Jussila E J, Niinikoski J

出版信息

Ann Chir Gynaecol. 1981;70(2):56-60.

PMID:6797342
Abstract

Oxygen and carbon dioxide tensions were measured pre- and postoperatively in the gastrocnemius muscles of 6 patients undergoing an aorto- femoral reconstruction due to occlusive arterial disease. Four volunteer patients showing no signs of arterial ischaemia formed the control group. Continuous recordings of tissue gas tensions were carried out by means of an implanted Silastic tonometer during rest and heel lifting exercise. The preoperative measurements were performed a few days to a few weeks prior to surgery and the postoperative determinations 3-6 months after operation. In preoperative measurements of patients with limb ischaemia calf muscle PO2 levels during rest were only slightly lower than in controls, while no differences were detected in the corresponding PCO2 values between the two groups.
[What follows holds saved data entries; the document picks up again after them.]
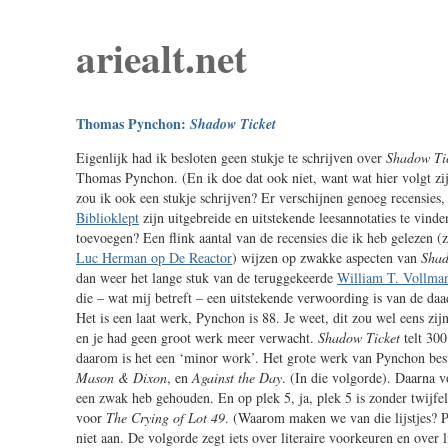
ariealt.net
Thomas Pynchon:
Shadow Ticket
Eigenlijk had ik besloten geen stukje te schrijven over
Shadow Ti
Thomas Pynchon. (En ik doe dat ook niet, want wat hier volgt z
zou ik ook een stukje schrijven? Er verschijnen genoeg recensies,
Biblioklept
zijn uitgebreide en uitstekende leesannotaties te vinde
toevoegen? Een flink aantal van de recensies die ik heb gelezen 
Luc Herman op De Reactor
) wijzen op zwakke aspecten van
Shad
dan weer het lange stuk van de teruggekeerde
William T. Vollma
die – wat mij betreft – een uitstekende verwoording is van de daa
Het is een laat werk, Pynchon is 88. Je weet, dit zou wel eens zij
en je had geen groot werk meer verwacht.
Shadow Ticket
telt 300
daarom is het een ‘minor work’. Het grote werk van Pynchon bes
Mason & Dixon
, en
Against the Day
. (In die volgorde). Daarna 
een zwak heb gehouden. En op plek 5, ja, plek 5 is zonder twijfe
voor
The Crying of Lot 49
. (Waarom maken we van die lijstjes? 
niet aan. De volgorde zegt iets over literaire voorkeuren en over l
Arterial surgery elevated the levels of basal tissue PO2 measured at rest. During and immediately after a preoperative exercise test of patients with arterial occlusive disease the muscle PO2 decreased sharply and the PCO2 increased. When the heel lifting exercise test was repeated postoperatively in these patients the calf muscle PO2 and PCO2 underwent no essential changes from the pre-exercise levels. In control patients calf muscle gas tensions showed a totally different behaviour during and immediately after exercise: both PO2 and PCO2 increased moderately. During rest following the exercise test tissue gas tensions resumed their original levels within a few minutes in both patient groups. When the heel lifting exercise was repeated after 20-30 minutes, analogous changes of tissue gas tensions were observed. To summarize, the present data show that pre- and postoperative recordings of calf muscle PO2 and PCO2 combined with an exercise test provide an accurate means of evaluating the change of tissue perfusion and nurtrition after an arterial reconstruction.